Falling Up The Stairs
Markets whipsawed in March as both the S&P 500 and MSCI World Indices reversed an initial 3% drop to end the month positive, up 1.7%. The TSX lagged, as its combined 39% weight in Financials (-7.7%) and Energy (-6.2%) dragged the index lower by 1.6%. This divergence in performance between the Canadian benchmark and its counterparts was notable especially given its outperformance in 2022, when it limited its loss to 9%, whereas the S&P 500 collapsed almost 20%. The month of March also extended the rebound in long-term US bonds (as measured by iShares 20+ Year Treasury Bond ETF), which gained approximately 7.5% in the first quarter after falling 31% in 2022. In contrast, commodities, which benefited from the worst bond market in more than a century in 2022, decreased 4.3% year-to-date, as measured by the CRB Index. Elsewhere, gold continued its stalwart performance, up 9% in March and once again probing the US$ 2,000 level that has represented resistance since 2020.

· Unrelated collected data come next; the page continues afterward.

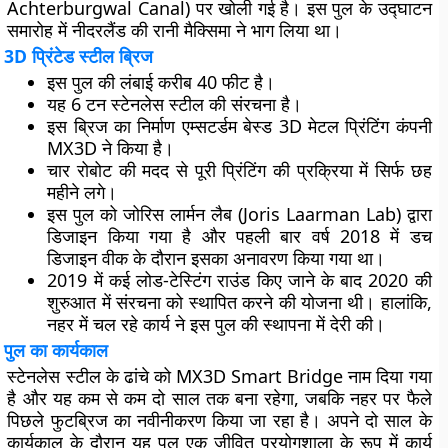
Achterburgwal Canal) पर खोली गई है। इस पुल के उद्घाटन
समारोह में नीदरलैंड की रानी मैक्सिमा ने भाग लिया था।
3D प्रिंटेड स्टील ब्रिज
इस पुल की लंबाई करीब 40 फीट है।
यह 6 टन स्टेनलेस स्टील की संरचना है।
इस ब्रिज का निर्माण एम्सटर्डम बेस्ड 3D मेटल प्रिंटिंग कंपनी
MX3D ने किया है।
चार रोबोट की मदद से पूरी प्रिंटिंग की प्रक्रिया में सिर्फ छह
महीने लगे।
इस पुल को जोरिस लार्मन लैब (Joris Laarman Lab) द्वारा
डिजाइन किया गया है और पहली बार वर्ष 2018 में डच
डिजाइन वीक के दौरान इसका अनावरण किया गया था।
2019 में कई लोड-टेस्टिंग राउंड किए जाने के बाद 2020 की
शुरुआत में संरचना को स्थापित करने की योजना थी। हालांकि,
नहर में चल रहे कार्य ने इस पुल की स्थापना में देरी की।
पुल का कार्यकाल
स्टेनलेस स्टील के ढांचे को MX3D Smart Bridge नाम दिया गया
है और यह कम से कम दो साल तक बना रहेगा, जबकि नहर पर फैले
पिछले फुटब्रिज का नवीनीकरण किया जा रहा है। अपने दो साल के
कार्यकाल के दौरान यह पुल एक जीवित प्रयोगशाला के रूप में कार्य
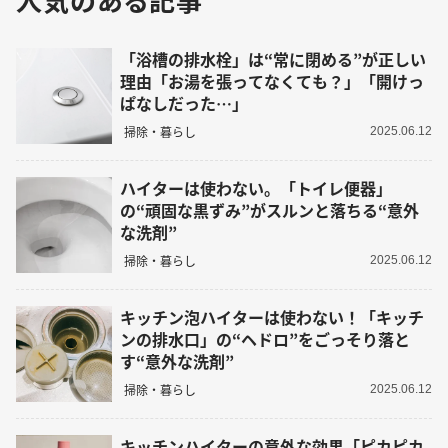
「浴槽の排水栓」は“常に閉める”が正しい
理由「お湯を張ってなくても？」「開けっ
ぱなしだった…」
掃除・暮らし
2025.06.12
ハイターは使わない。「トイレ便器」
の“頑固な黒ずみ”がスルンと落ちる“意外
な洗剤”
掃除・暮らし
2025.06.12
キッチン泡ハイターは使わない！「キッチ
ンの排水口」の“ヘドロ”をごっそり落と
す“意外な洗剤”
掃除・暮らし
2025.06.12
キッチンハイターの意外な効果「ピカピカ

While there is never one reason to explain any move in the capital markets, positioning certainly has something to do with it. According to the CFTC Commitment of Traders report, speculators have continued to maintain a short bias in equities. Nasdaq has been the principal short target – ironically, the index has been the year-to-date winner among equities. Meanwhile, bond market speculators were maximum short across the curve, until the first week of March. Finally, weakness in oil prices since June 2022 urged outsized short positions in WTI Crude Oil. Unsurprisingly, future contracts rebounded 14% since its low point on 20-Mar-23.
The strong S&P 500 performance masks the underlying banking stress that started early in the month. On 8-Mar-23, Silvergate Capital, a cryptocurrency-focused bank, kicked things off by announcing it would cease operations and liquidate its assets. While this was no surprise considering the questionable nature of their operations, the panic started the same day as Silicon Valley Bank (SVB) announced they would need to raise US$2 Billion to help offset a US$1.8 Billion loss on the sale of their Treasury portfolio. The forced sales were triggered by nervous depositors demanding cash amid worries about the safety of deposits above the FDIC-insured $250,000 threshold.
The fractional reserve banking system allows bank to keep only a portion of deposits on hand to fund withdrawal requests. Therefore, any shortfall must be met through asset sales. In SBV’s case, uninsured deposits were highly concentrated in Bay Area tech startups and they took unnecessary risks with these deposits by loading up on long-term bonds. Accordingly, the bank run compelled them to sell depressed assets and to ultimately shut their doors on 10-Mar-23. The demise of SBV, which had $212 billion of assets, was the largest bank failure since the global financial crisis of 2007-09. The third bank failure of the week occurred when Signature Bank was shut down by regulators on 12-Mar-23. The FDIC, along with the Fed and Treasury Department, invoked a “systemic risk exception” to back uninsured depositors and ensure trust in the system whish so far has eased domestic anxieties. However, as if not to be outdone, on 19-Mar-23, Credit Suisse was forced to sell itself to rival UBS for approximately US$3 Billion amid worries that the 166-year-old bank would inevitably disintegrate. While the S&P 500 quickly resumed its upward trajectory, U.S. Regional Banks, as measured by KRE was down 29% for the month. The S&P 500’s resilience in the face of the largest banking crisis since 2008 is impressive. However, unnecessarily tight lending activity in response to the turmoil that compounds into reduced hiring, spending and investing would intensify the economic contraction. In the event of a downward spiral such as this, more than the Regional Banks would learn a lesson in gravity.